俺の質問に駿はよそを向いたまま返事をする。

「晴のこと好きだけど、この好きがどういう好きかわからない」

良い印象を抱いていることはわかりきっていた。
3人で、長く幼なじみをやってきたから。

「晴ちゃん可愛いじゃん」

「可愛かったら付き合うの?」

「さあ。俺付き合ったりしたことないから知らない」

駿が急にこちらをぐるんと振り返る。
短い髪がノートの紙に擦れてサササと音が鳴る。
上目遣いの瞳と目が合った。

「付き合っていい?」

「なんで俺に聞くの」

「涼が嫌かと思って。
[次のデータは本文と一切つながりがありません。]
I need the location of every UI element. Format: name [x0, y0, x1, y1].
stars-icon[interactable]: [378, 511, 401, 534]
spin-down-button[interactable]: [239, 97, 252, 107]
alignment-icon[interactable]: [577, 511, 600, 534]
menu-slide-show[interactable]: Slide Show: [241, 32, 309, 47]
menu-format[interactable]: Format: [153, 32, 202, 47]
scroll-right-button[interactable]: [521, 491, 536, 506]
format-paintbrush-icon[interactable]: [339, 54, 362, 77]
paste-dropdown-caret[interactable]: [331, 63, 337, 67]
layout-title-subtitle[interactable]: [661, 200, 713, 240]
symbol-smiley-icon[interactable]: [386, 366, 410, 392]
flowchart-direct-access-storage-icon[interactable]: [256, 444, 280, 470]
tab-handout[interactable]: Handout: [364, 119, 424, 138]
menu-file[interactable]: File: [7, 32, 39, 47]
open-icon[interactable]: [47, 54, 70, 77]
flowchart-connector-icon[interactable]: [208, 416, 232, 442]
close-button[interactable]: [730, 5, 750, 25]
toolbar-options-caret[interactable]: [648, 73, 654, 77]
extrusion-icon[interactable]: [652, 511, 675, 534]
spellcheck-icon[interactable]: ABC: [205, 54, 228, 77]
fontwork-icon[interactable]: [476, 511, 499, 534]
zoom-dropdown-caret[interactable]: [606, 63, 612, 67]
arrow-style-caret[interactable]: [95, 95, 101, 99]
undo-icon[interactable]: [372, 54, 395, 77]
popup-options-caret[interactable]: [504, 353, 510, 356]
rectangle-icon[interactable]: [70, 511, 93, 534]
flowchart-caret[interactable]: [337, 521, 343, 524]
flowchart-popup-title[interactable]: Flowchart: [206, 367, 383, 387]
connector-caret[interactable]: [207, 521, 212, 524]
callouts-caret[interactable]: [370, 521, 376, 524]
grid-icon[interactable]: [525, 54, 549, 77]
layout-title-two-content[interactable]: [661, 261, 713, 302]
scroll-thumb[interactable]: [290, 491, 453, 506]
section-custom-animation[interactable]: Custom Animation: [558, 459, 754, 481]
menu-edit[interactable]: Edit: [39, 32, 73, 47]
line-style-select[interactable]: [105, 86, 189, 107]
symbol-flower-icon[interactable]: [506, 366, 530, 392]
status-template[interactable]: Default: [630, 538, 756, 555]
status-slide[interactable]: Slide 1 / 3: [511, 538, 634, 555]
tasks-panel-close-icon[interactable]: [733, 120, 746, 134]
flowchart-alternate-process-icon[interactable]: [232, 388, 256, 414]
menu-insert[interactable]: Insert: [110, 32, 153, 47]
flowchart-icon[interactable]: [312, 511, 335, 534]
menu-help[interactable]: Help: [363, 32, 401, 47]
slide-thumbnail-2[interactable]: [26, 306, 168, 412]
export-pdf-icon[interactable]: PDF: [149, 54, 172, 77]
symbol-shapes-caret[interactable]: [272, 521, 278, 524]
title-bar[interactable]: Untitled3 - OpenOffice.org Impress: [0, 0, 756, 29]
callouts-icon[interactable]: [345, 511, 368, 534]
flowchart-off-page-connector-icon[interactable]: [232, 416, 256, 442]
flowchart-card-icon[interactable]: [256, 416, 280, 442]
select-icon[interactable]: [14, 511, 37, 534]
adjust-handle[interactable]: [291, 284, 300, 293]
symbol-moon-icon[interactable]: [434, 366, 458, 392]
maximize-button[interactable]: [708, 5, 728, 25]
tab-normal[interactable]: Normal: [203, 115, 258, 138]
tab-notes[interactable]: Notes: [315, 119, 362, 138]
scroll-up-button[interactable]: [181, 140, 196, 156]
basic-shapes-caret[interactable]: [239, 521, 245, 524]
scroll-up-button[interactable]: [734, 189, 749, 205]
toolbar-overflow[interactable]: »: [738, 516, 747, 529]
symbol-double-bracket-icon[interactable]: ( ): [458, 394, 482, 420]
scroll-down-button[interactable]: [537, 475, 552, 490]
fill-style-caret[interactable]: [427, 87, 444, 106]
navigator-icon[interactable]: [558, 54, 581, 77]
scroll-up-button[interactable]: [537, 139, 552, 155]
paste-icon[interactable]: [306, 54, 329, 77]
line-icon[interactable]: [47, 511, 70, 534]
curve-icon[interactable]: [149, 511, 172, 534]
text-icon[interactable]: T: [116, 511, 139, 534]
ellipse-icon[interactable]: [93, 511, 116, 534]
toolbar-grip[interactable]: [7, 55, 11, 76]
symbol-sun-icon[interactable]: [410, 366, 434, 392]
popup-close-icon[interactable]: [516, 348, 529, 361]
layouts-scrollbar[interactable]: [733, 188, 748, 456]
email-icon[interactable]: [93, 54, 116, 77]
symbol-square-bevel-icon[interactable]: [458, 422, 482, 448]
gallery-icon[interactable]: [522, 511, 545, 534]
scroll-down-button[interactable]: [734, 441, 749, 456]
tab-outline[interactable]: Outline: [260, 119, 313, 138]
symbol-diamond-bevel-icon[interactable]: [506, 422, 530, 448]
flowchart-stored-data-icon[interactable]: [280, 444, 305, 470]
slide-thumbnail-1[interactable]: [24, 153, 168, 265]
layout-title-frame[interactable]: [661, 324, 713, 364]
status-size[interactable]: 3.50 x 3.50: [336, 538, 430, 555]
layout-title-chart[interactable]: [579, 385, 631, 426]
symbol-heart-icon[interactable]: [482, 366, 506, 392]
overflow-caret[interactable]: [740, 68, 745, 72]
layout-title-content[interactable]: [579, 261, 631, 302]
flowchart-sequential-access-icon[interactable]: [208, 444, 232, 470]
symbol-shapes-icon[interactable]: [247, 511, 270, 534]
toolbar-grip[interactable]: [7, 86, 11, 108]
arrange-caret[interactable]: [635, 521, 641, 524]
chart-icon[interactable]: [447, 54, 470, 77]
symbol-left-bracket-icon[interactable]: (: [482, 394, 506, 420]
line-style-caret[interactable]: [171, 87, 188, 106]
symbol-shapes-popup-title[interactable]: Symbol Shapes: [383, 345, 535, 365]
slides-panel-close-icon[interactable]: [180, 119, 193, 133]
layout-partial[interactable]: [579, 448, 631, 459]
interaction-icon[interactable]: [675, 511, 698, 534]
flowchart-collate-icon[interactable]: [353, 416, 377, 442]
俺だったらやだもん。お前に彼女できたら」

付き合いたいなら付き合えよって、駿を後押ししたい気持ち、
2人がいざ付き合うことになったら俺はどう思うのかなって、考えたくない気持ち、
どちらも本当だった。

「想像したら涙出てきたわ」

そう言う駿の目には本当に涙が浮かんでいる。

「親かお前は」

ツッコミを入れながらその頭をポンと叩く。
茶化しながらも、その素直さに心臓が痛くなった。
俺が無視している感情が確実に俺の中にある。
でもどんなふうに取り出して良いのか検討もつかない。